> **PROMPT**: Repeat only part of the entries. Start at the line that has "エラーメッセージが表示される場合は、次の可能性があり" and keep going through the last line, exactly as given.

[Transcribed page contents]
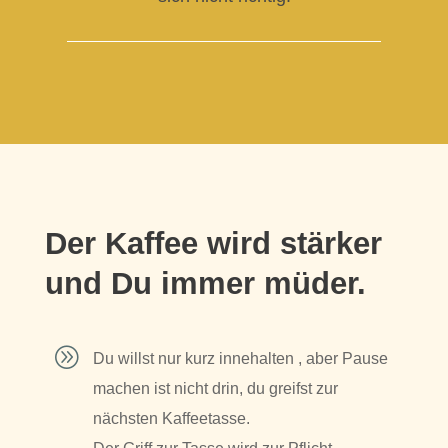
Der Kaffee wird stärker
und Du immer müder.
A
Du willst nur kurz innehalten , aber Pause
machen ist nicht drin, du greifst zur
nächsten Kaffeetasse.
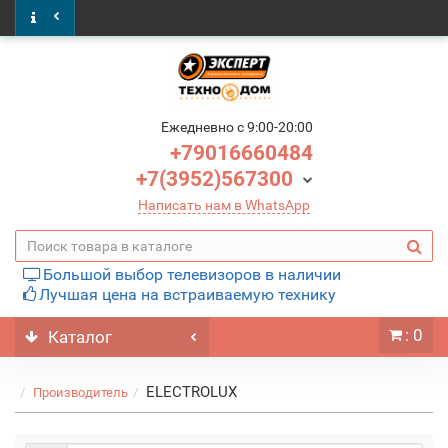
Ежедневно c 9:00-20:00
+79016660484
+7(3952)567300
Написать нам в WhatsApp
Большой выбор телевизоров в наличии
Лучшая цена на встраиваемую технику
: 0
Каталог
ELECTROLUX
Производитель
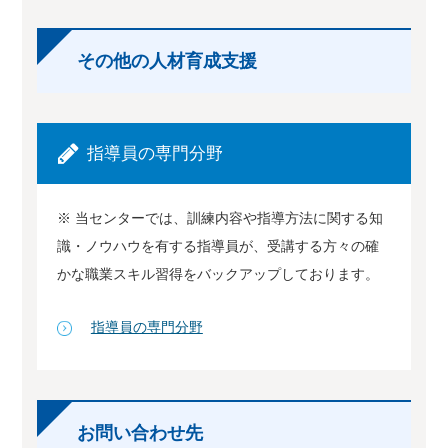
その他の人材育成支援
指導員の専門分野
※ 当センターでは、訓練内容や指導方法に関する知
識・ノウハウを有する指導員が、受講する方々の確
かな職業スキル習得をバックアップしております。
指導員の専門分野
お問い合わせ先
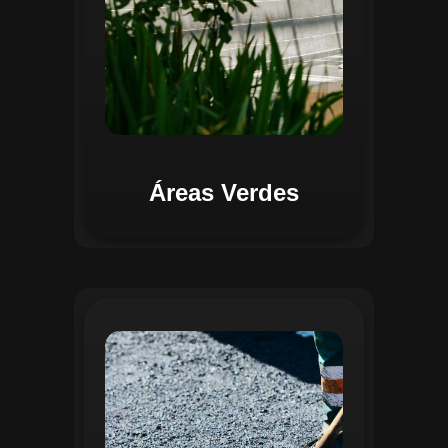
Áreas Verdes
Na Gestão de Pavimentação, o Regente
oferece ferramentas para mapear, avaliar
e monitorar a infraestrutura viária. O
sistema permite registrar condições dos
pavimentos, identificar áreas críticas e
planejar ações de manutenção preventiva
e corretiva. Com o auxílio do
geoprocessamento, é possível gerar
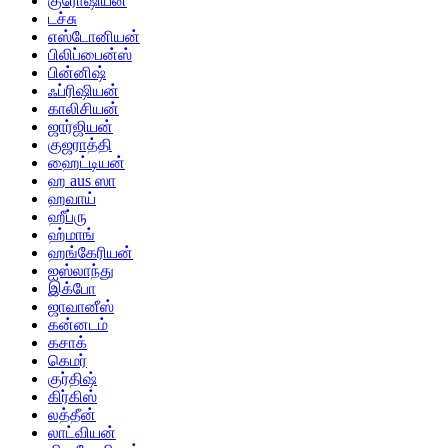
குரோஷியன்
டச்சு
எஸ்டோனியன்
பிலிப்பைன்ஸ்
பின்னிஷ்
ஃப்ரிஷியன்
காலிசியன்
ஜார்ஜியன்
குஜராத்தி
ஹைட்டியன்
ஹ aus ஸா
ஹவாய்
ஹீப்ரு
ஹ்மாங்
ஹங்கேரியன்
ஐஸ்லாந்து
இக்போ
ஜாவானீஸ்
கன்னடம்
கசாக்
கெமர்
குர்திஷ்
கிர்கிஸ்
லத்தீன்
லாட்வியன்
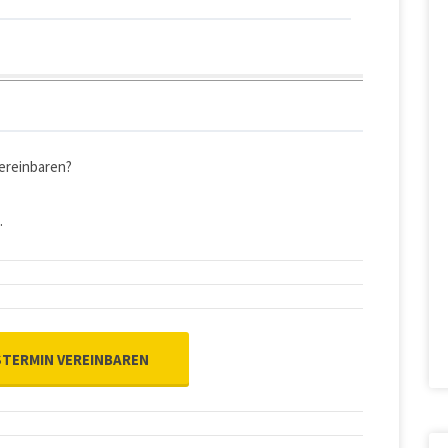
ereinbaren?
.
TERMIN VEREINBAREN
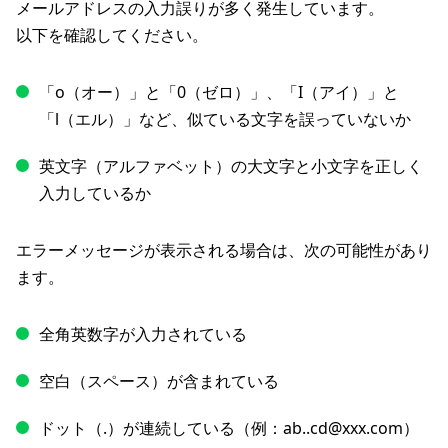
メールアドレスの入力誤りが多く発生しています。
以下を確認してください。
「o（オー）」と「0（ゼロ）」、「I（アイ）」と
「l（エル）」など、似ている文字を誤っていないか
英文字（アルファベット）の大文字と小文字を正しく
入力しているか
エラーメッセージが表示される場合は、次の可能性があり
ます。
全角英数字が入力されている
空白（スペース）が含まれている
ドット（.）が連続している（例：ab..cd@xxx.com）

> **ANSWER**:
エラーメッセージが表示される場合は、次の可能性があり
ます。
全角英数字が入力されている
空白（スペース）が含まれている
ドット（.）が連続している（例：ab..cd@xxx.com）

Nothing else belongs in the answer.